Greengard has studied the brain for most of his career, making important contributions to the study of schizophrenia, Parkinson's disease and Alzheimer's disease. News&Notes asked him recently if his studies of the brain give him any insight into the creative process of scientific discovery.

"I have thought a lot about that intriguing question," Greengard says. "I think that what goes on is that the brain processes different bits of information and makes connections between them at a pre-conscious, rather than at a conscious, level. Sometimes you'll make some observation, and only later will you realize that a relationship exists between that observation and some other fact or facts, all without thinking about the subject."

"Occasionally," he adds, "I'll read interviews with scientists who've made some important discovery and they're asked 'How did you think of that?' No one ever seems to know. A typical response would be 'the idea just occurred to me sitting in the car waiting for my family to come out of the supermarket.'"

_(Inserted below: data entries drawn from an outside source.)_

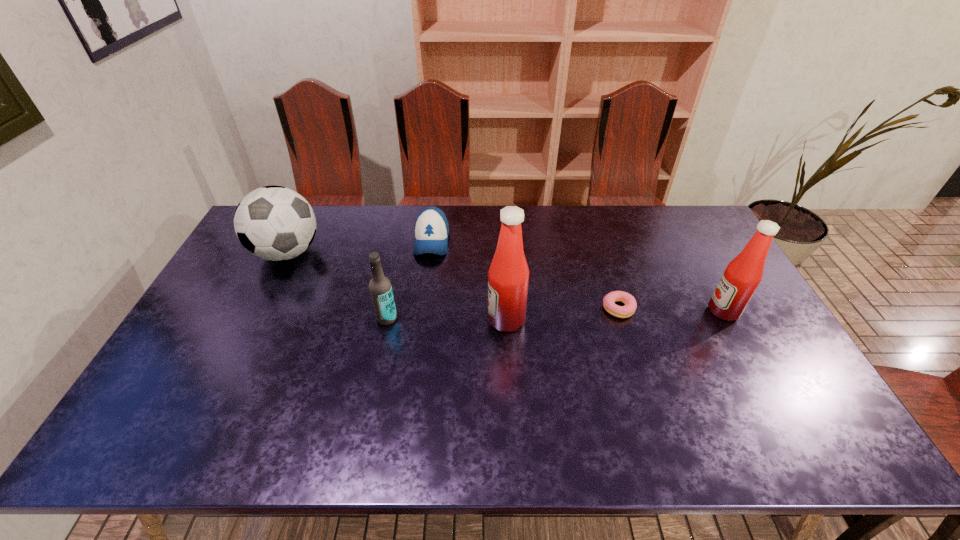 You are a GUI agent. You are given a task and a screenshot of the screen. Output one action in this format:
    pyautogui.click(x=<x>, y=<y>)
    Task: Click on the free space located 0.130m on the front-facing side of the taller condiment
    This screenshot has height=540, width=960.
    Given the screenshot: What is the action you would take?
    pyautogui.click(x=443, y=320)

This screenshot has height=540, width=960. I want to click on vacant region located on the front-facing side of the taller condiment, so click(412, 320).

In order to click on blank area located 0.350m on the front-facing side of the taller condiment in this screenshot , I will do pos(367,320).

Where is `vacant region located 0.070m on the front-facing side of the second tallest object`? vacant region located 0.070m on the front-facing side of the second tallest object is located at coordinates (685, 311).

The height and width of the screenshot is (540, 960). What are the coordinates of `free space located 0.270m on the front-facing side of the second tallest object` in the screenshot? It's located at (617, 311).

Where is `vacant space located on the front-facing side of the second tallest object`? The width and height of the screenshot is (960, 540). vacant space located on the front-facing side of the second tallest object is located at coordinates (682, 311).

Where is `vacant space located on the front-facing side of the baseball cap`? The height and width of the screenshot is (540, 960). vacant space located on the front-facing side of the baseball cap is located at coordinates (426, 284).

The width and height of the screenshot is (960, 540). Find the location of `free space located on the main logo of the soccer ball`. free space located on the main logo of the soccer ball is located at coordinates (233, 361).

Identify the location of vacant space located on the side of the beer bottle with the label. The height and width of the screenshot is (540, 960). (371, 397).

Identify the location of free space located on the left of the shortest object. (552, 308).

Greengard has a lot of opportunity to think about the creative process in his own domestic life. His wife is the noted sculptor Ursula von Rydingsvard, who creates large, semiabstract sculptures in cedar that are in the collections of the Metropolitan Museum, the Whitney Museum and other places. Greengard notes that she works with a broad general idea of what she's going to end up with, but is inspired to change directions as she goes along. His appreciation for different modes of thinking and his willingness to look at things anew carry over into his laboratory at RU.

"I have some extremely talented younger colleagues," Greengard says. "Sometimes they'll come up with ideas that I don't think will work, but if they're still eager to do the experiments, I'll let them, because so many discoveries get made by not following conventional thinking."